-------- Provided data

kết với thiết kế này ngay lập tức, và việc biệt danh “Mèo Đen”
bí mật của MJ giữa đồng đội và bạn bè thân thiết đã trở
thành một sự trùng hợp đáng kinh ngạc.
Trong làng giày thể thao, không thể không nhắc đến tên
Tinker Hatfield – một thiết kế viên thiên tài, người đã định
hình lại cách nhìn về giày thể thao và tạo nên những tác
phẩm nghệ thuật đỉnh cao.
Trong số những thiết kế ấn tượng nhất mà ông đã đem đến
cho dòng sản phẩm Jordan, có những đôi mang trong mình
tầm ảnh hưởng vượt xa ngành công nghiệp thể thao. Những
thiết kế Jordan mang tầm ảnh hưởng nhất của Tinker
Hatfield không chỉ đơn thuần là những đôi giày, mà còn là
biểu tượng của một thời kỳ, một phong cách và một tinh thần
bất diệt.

----------------
-------- Provided data

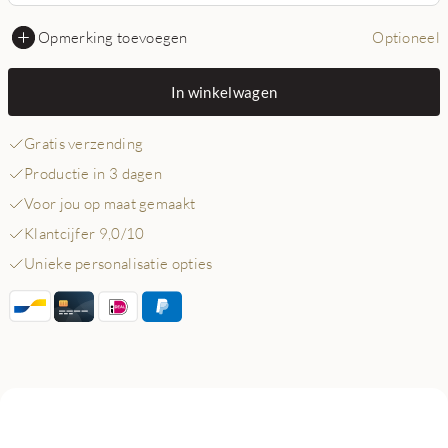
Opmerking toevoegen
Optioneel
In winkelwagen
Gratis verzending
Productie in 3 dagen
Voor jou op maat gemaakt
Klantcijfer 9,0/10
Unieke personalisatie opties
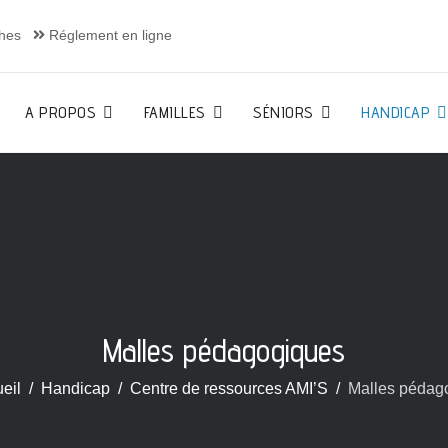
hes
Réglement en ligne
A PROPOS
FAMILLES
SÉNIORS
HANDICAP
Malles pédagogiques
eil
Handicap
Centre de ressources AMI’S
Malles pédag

----------------
-------- Provided data

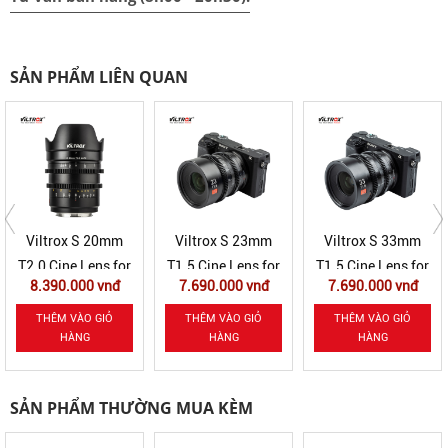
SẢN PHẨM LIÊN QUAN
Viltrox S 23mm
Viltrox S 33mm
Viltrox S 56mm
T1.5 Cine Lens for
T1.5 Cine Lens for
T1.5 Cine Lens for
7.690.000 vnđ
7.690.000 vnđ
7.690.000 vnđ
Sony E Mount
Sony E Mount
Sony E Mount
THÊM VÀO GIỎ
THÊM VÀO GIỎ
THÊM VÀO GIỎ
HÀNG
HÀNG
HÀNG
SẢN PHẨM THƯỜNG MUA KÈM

----------------

- Your task
Please copy each line of the entries in which the word "nhất" shows up.

- Exercise output
Trong số những thiết kế ấn tượng nhất mà ông đã đem đến
thiết kế Jordan mang tầm ảnh hưởng nhất của Tinker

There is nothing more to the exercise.